The dictator is [the son of] one of those who took power during the last great era of Arab nationalism, most famously symbolized in the rule of Nasser in Egypt -- Mubarak was, by the way, a successor of Nasser after the assassinated Anwar Sadat; Gaddafi and Saddam too were part of that general trend. (Almost?) all outlived Nasser; most abandoned any figment of pan-Arab idealism a long time ago, and continued their oppressive reigns only on the basis of raw force, sometimes backed by the West.

The Arab Spring threatens to overthrow them all. That motherfucker in Syria is "just" trying to hold power after seeing what happened to his colleagues. May he die horribly very, very soon. I'd laugh.

Quote:
Lebanon - Controlled by an internationally recognized terrorist group who smuggle arms to other internationally recognized terrorist groups.
You can actually place a large part of the blame on Israel. It went in more than once smashing the infrastructure and the government apparatus in the name of fighting Hezbollah. Hezbollah fought back...using human shields as part of their tactics, not to mention they were kind of provoking Israel in the first place. But they fought back. The Lebanese government had no real resources to conduct a similar guerilla campaign.
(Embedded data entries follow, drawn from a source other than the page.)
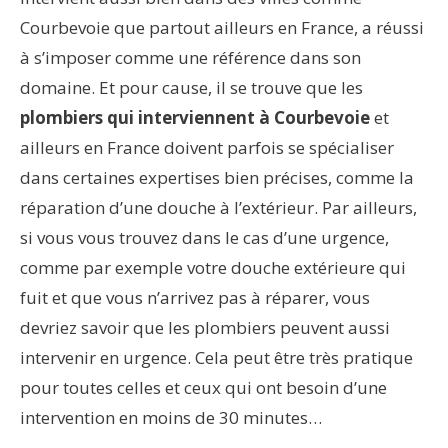
Courbevoie que partout ailleurs en France, a réussi
à s’imposer comme une référence dans son
domaine. Et pour cause, il se trouve que les
plombiers qui interviennent à Courbevoie
et
ailleurs en France doivent parfois se spécialiser
dans certaines expertises bien précises, comme la
réparation d’une douche à l’extérieur. Par ailleurs,
si vous vous trouvez dans le cas d’une urgence,
comme par exemple votre douche extérieure qui
fuit et que vous n’arrivez pas à réparer, vous
devriez savoir que les plombiers peuvent aussi
intervenir en urgence. Cela peut être très pratique
pour toutes celles et ceux qui ont besoin d’une
intervention en moins de 30 minutes…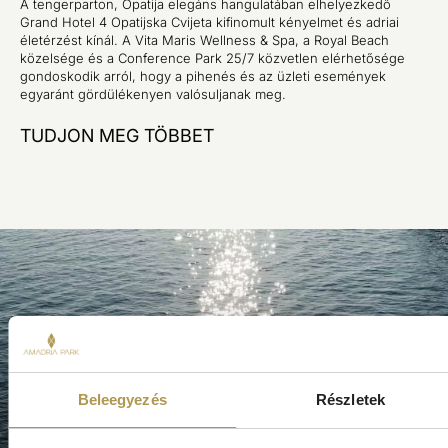
A tengerparton, Opatija elegáns hangulatában elhelyezkedő
Grand Hotel 4 Opatijska Cvijeta kifinomult kényelmet és adriai
életérzést kínál. A Vita Maris Wellness & Spa, a Royal Beach
közelsége és a Conference Park 25/7 közvetlen elérhetősége
gondoskodik arról, hogy a pihenés és az üzleti események
egyaránt gördülékenyen valósuljanak meg.
TUDJON MEG TÖBBET
Beleegyezés
Részletek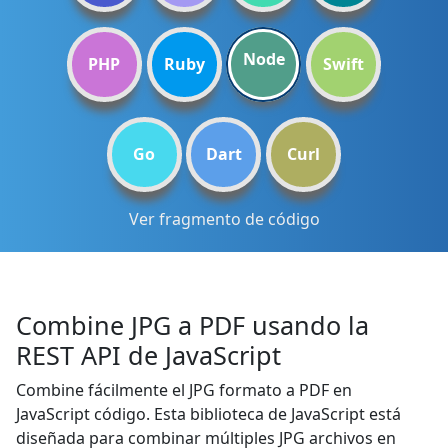
Node
PHP
Ruby
Swift
Go
Dart
Curl
Ver fragmento de código
Combine JPG a PDF usando la
REST API de JavaScript
Combine fácilmente el JPG formato a PDF en
JavaScript código. Esta biblioteca de JavaScript está
diseñada para combinar múltiples JPG archivos en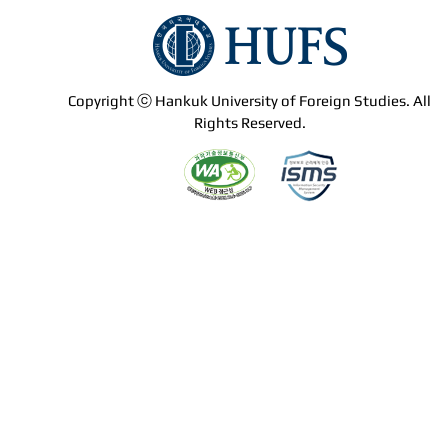
Copyright ⓒ Hankuk University of Foreign Studies. All
Rights Reserved.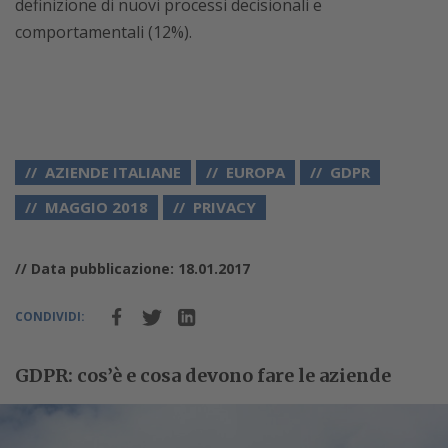
definizione di nuovi processi decisionali e
comportamentali (12%).
AZIENDE ITALIANE
EUROPA
GDPR
MAGGIO 2018
PRIVACY
// Data pubblicazione: 18.01.2017
CONDIVIDI:
GDPR: cos’è e cosa devono fare le aziende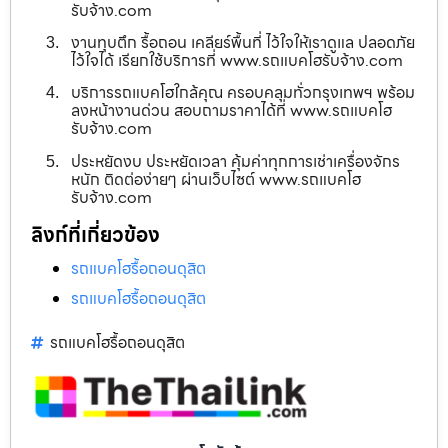
รับจ้าง.com
งานทุบตึก รื้อถอน เคลียร์พื้นที่ ไว้ใจให้เราดูแล ปลอดภัย
ไว้ใจได้ เรียกใช้บริการที่ www.รถแบคโฮรับจ้าง.com
บริการรถแบคโฮใกล้คุณ ครอบคลุมทั่วกรุงเทพฯ พร้อม
ลงหน้างานด่วน สอบถามราคาได้ที่ www.รถแบคโฮ
รับจ้าง.com
ประหยัดงบ ประหยัดเวลา คุ้มค่าทุกการเช่าเครื่องจักร
หนัก ติดต่อง่ายๆ ผ่านเว็บไซต์ www.รถแบคโฮ
รับจ้าง.com
ลิงก์ที่เกี่ยวข้อง
รถแบคโฮรื้อถอนดุสิต
รถแบคโฮรื้อถอนดุสิต
รถแบคโฮรื้อถอนดุสิต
What kind of government holds legitimacy if it cannot defend its own people from such predations? Whatever Israel's justifications were, it attacked and bombed the hell out of Lebanon. You don't go to a bombed out city and say, oh we were just doing it against the terrorists and don't have stones thrown back at you, even if that's really the case. Israel fucked up, let its military dominate its diplomatic thinking and Hezbollah's provocation to get to them and made an enemy -- heck, a broken state -- out of their least antagonistic neighbor.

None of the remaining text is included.